Note: Since it relies JavaFX, which has been removed from more recent Java runtimes, you can use a Java 8 version to make it run without further condiguration (java -jar Aligner.jar).

LF Aligner (free, offline) is an excellent alignment tool which relies on Hunalign for automatic sentence pairing. Input: txt, doc, docx, rtf, pdf, html. Output: tab delimited txt, tmx, and xls. With web features. The Linux version opens an interactive easy to use terminal. The alignment review step requires editing the produced file in a spreadsheet program. The Windows version does not need installation and can run on Wine. It offers a GUI, and, at the alignment review/editing step, it opens an easy interface for splitting and merging source/target segments and fixing any alignment error.

WordFast Anywhere (free, online, registration needed) also integrates an autoaligner. Upload the source and target files, launch the alignment, and get a ZIP file with a TMX, XLS and TXT of automatically aligned bitext.

MateCat aligner (free, online) is a TMX creator whose design is very similar to MateCat translation editor and can be accessed via the Aligner tab from the MateCat homepage. It supports 69 file formats. Currently in beta.

WordFast Aligner (free, online). Paste the source and target text and align.

YouAlign.com (free, online, registration needed, 1MB max file size) an alignment tool based on AlignFactory, a powerful automated document alignment tool with a web crawler.

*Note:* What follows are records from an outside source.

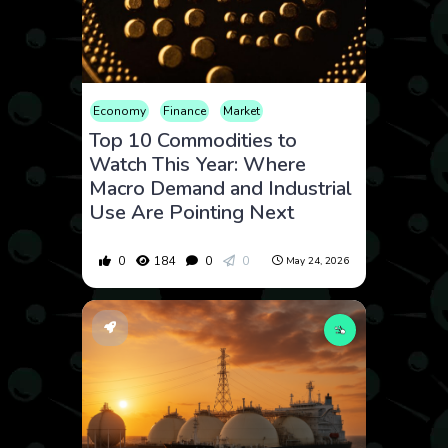
Economy
Finance
Market
Top 10 Commodities to
Watch This Year: Where
Macro Demand and Industrial
Use Are Pointing Next
0
184
0
0
May 24, 2026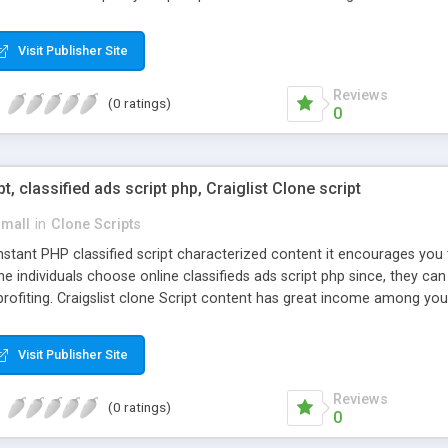
Visit Publisher Site
Reviews
(0 ratings)
0
pt, classified ads script php, Craiglist Clone script
small
in
Clone Scripts
instant PHP classified script characterized content it encourages y
one individuals choose online classifieds ads script php since, they ca
profiting. Craigslist clone Script content has great income among you
Visit Publisher Site
Reviews
(0 ratings)
0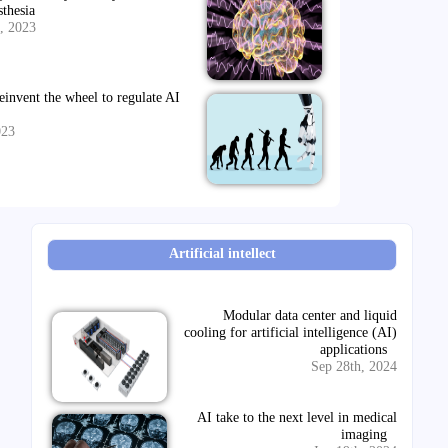
sthesia
, 2023
einvent the wheel to regulate AI
023
Artificial intellect
Modular data center and liquid
cooling for artificial intelligence (AI)
applications
Sep 28th, 2024
AI take to the next level in medical
imaging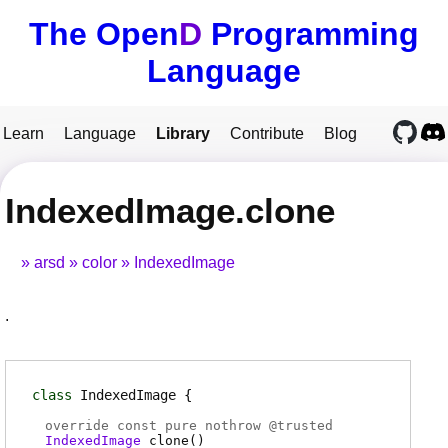
The Open
D
Programming
Language
Learn
Language
Library
Contribute
Blog
IndexedImage.clone
arsd
color
IndexedImage
.
class
IndexedImage
override const pure nothrow @
trusted
IndexedImage
clone
(
)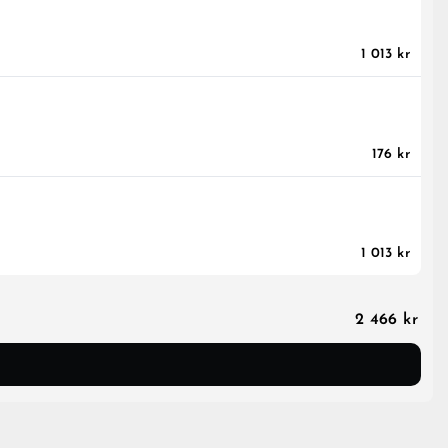
1 013 kr
176 kr
1 013 kr
2 466 kr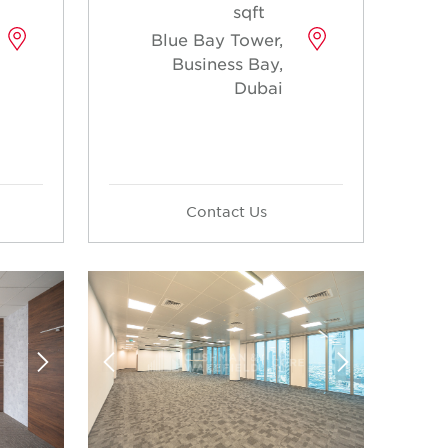
sqft
Blue Bay Tower,
Business Bay,
Dubai
Contact Us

PlusTools is a free MS Word add-in that can handle multiple tasks, including aligning documents.

TM-Town (online, registration needed) has an alignment tool that can help you convert a source and target document into a translation memory (TM) file.

In addition, many other CAT tools, such as WordFast Pro, OmegaT, CafeTran Espresso, SmartCat and Memsource offer an alignment feature.

Handling tags

Word documents (especially those coming from OCR’d files or PDF converted files) are often strewn with codes which produce unnecessary tags when imported in a CAT tool. This tagged information shows up in the translation grid as spurious codes{1}around{2}, or even in the mid{3}dle of, words, making sentences difficult to read and translate and generally negating many of the productivity benefits of the program. There are ways to get around this.

CodeZapper (€20 licence) is a set of Word VBA macros designed to “clean up” Word files before being imported into a standalone translation environment so that the files have fewer tags.

TransTools - Document Cleaner (freeware) Part of the TransTools set of MS Office add-ins, Document Cleaner is a collection of tools for the preparation of badly formatted documents for translation. It features a Tag cleaner tool, which attempts to strip unnecessary tags.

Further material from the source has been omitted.